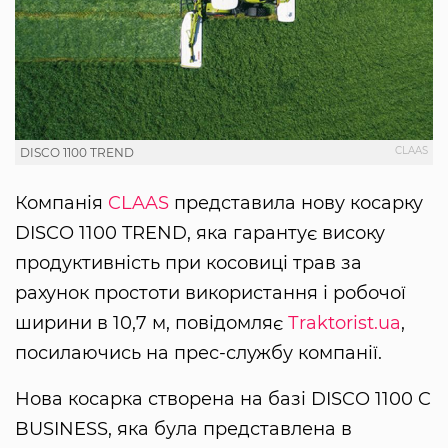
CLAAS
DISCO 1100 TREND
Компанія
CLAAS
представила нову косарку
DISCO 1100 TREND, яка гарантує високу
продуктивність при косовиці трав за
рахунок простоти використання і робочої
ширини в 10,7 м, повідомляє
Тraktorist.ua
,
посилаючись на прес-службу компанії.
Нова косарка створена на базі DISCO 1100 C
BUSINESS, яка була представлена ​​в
_ _ _
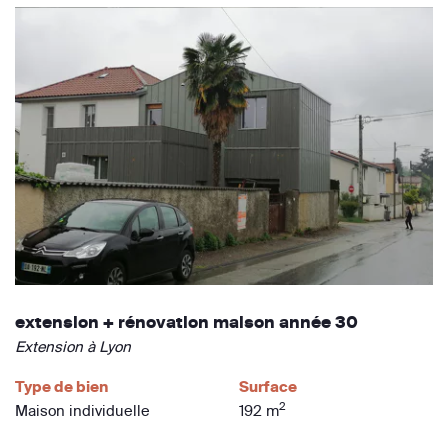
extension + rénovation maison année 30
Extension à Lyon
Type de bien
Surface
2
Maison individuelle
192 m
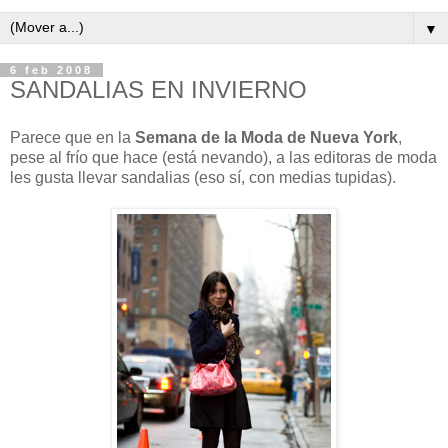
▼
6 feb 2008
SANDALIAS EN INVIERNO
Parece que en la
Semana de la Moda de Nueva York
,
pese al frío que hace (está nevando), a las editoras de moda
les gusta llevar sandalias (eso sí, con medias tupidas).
_ _ _
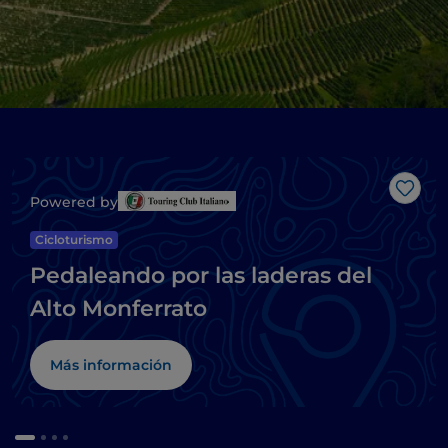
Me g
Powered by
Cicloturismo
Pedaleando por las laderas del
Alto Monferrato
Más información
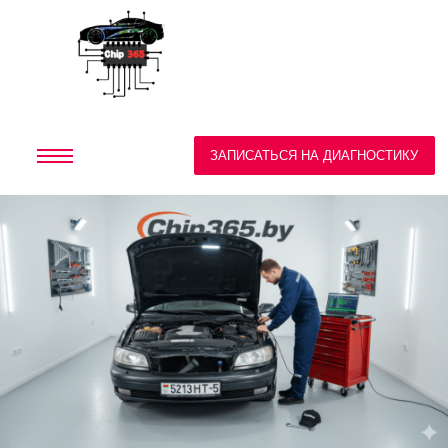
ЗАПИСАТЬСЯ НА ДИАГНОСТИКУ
_ _ _
> Work required
Reproduce verbatim the lines above, from the line with "продуктивність при косовиці трав за" through the line with "BUSINESS, яка була представлена ​​в".

> Result
продуктивність при косовиці трав за
рахунок простоти використання і робочої
ширини в 10,7 м, повідомляє
Тraktorist.ua
,
посилаючись на прес-службу компанії.
Нова косарка створена на базі DISCO 1100 C
BUSINESS, яка була представлена ​​в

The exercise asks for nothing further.